Missionaries condemn killing of mayor in Philippines

Cycle of violence continues to mar nation's elections
Missionaries condemn killing of mayor in Philippines

Mayor Randy Climaco of Tungawan town in Mindanao, seen in this undated photo, was assassinated Oct. 12, continuing a wave a election-related violence in the Philippines. (Photo courtesy of Father Larry Lorenzo)

Catholic missionaries working in the southern Philippine town of Tungawan condemned the Oct. 12 assassination of the town's mayor as "an act of no less than evil savagery of people without souls."

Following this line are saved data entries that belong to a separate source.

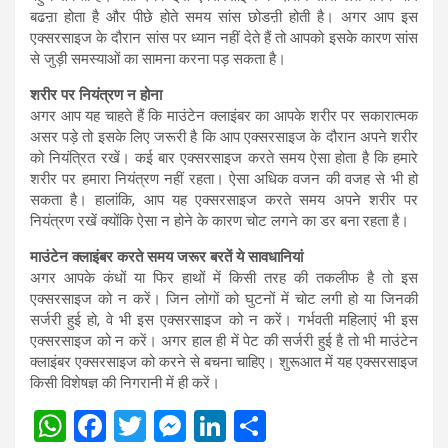
बढऩा होता है और पीछे होते समय सांस छोडऩी होती है। अगर आप इस
एक्सरसाइज के दौरान सांस पर ध्यान नहीं देते हैं तो आपको इसके कारण सांस
से जुड़ी समस्याओं का सामना करना पड़ सकता है।
शरीर पर नियंत्रण न होना
अगर आप यह चाहते हैं कि माउंटेन क्लाइंबर का आपके शरीर पर सकारात्मक
असर पड़े तो इसके लिए जरूरी है कि आप एक्सरसाइज के दौरान अपने शरीर
को नियंत्रित रखें। कई बार एक्सरसाइज करते समय ऐसा होता है कि हमारे
शरीर पर हमारा नियंत्रण नहीं रहता। ऐसा अधिक वजन की वजह से भी हो
सकता है। हालांकि, आप यह एक्सरसाइज करते समय अपने शरीर पर
नियंत्रण रखें क्योंकि ऐसा न होने के कारण चोट लगने का डर बना रहता है।
माउंटेन क्लाइंबर करते समय जरूर बरतें ये सावधानियां
अगर आपके कंधों या फिर हाथों में किसी तरह की तकलीफ है तो इस
एक्सरसाइज को न करें। जिन लोगों को घुटनों में चोट लगी हो या जिनकी
सर्जरी हुई हो, वे भी इस एक्सरसाइज को न करें। गर्भवती महिलाएं भी इस
एक्सरसाइज को न करें। अगर हाल ही में पेट की सर्जरी हुई है तो भी माउंटेन
क्लाइंबर एक्सरसाइज को करने से बचना चाहिए। शुरूआत में यह एक्सरसाइज
किसी विशेषज्ञ की निगरानी में ही करें।
W
F
T
M
Li
S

"We are outraged, appalled, and anguished by the barbaric assassination," read a statement released by the Claretian missionaries Oct. 15, three days after the ambush of Randy Climaco.

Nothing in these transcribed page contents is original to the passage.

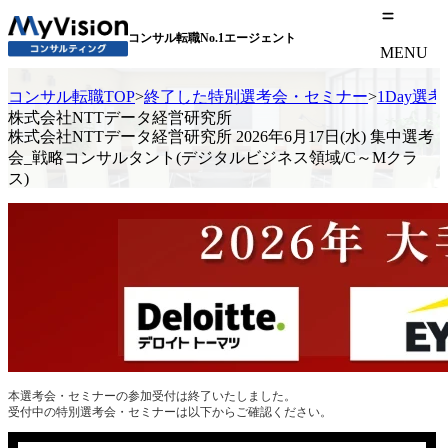
コンサル転職No.1エージェント
MENU
コンサル転職TOP
>
終了した特別選考会・セミナー
>
1Day選
株式会社NTTデータ経営研究所
株式会社NTTデータ経営研究所 2026年6月17日(水) 集中選考
会_戦略コンサルタント(デジタルビジネス領域/C～Mクラ
ス)
本選考会・セミナーの参加受付は終了いたしました。
受付中の特別選考会・セミナーは以下からご確認ください。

Unidentified gunmen shot and killed Climaco on the first day politicians filed certificates of candidacy to run for office in the 2016 national elections.

Violence has become a highlight of Philippine elections, leading Catholic bishops to call on the faithful in August "to be actively engaged in the apostolate of evangelizing the political order."

During 2013 midterm elections, at least seven people were reported killed on polling day alone, while at least 60 people were killed in the lead-up to the elections.

In the 2010 national elections, the town of Tungawan was identified as an "area of concern."

The Commission on Elections said Climaco was the first politician to be killed in the region during the current elections season.

Climaco was part of a three-vehicle convoy that was ambushed in the village of Cayamcam after attending a festival.

Claretian Father Larry Lorenzo said the mayor's "tolerance for our cry for communitarian peace and reconciliation was most commendable, in a small rural town beset by fear and violence."

"We have a few differences in matters of principle, but we remained friends," said Father Lorenzo.

In their statement, the Claretian missionaries called on Philippine authorities "to investigate swiftly this heinous crime against the sacredness of life." 

The missionaries, who have been living in the area for almost 50 years, said the death of the mayor "drew us to sad silence for he was a father to the community."

"He was a brother to us Claretians ... His heart was like ours, for he was moved with the same fire of love for the people of Tungawan. His mission was one with us to create a better place to live and call Tungawan our home," the statement read.

"We condemn this senseless killing," added the missionaries.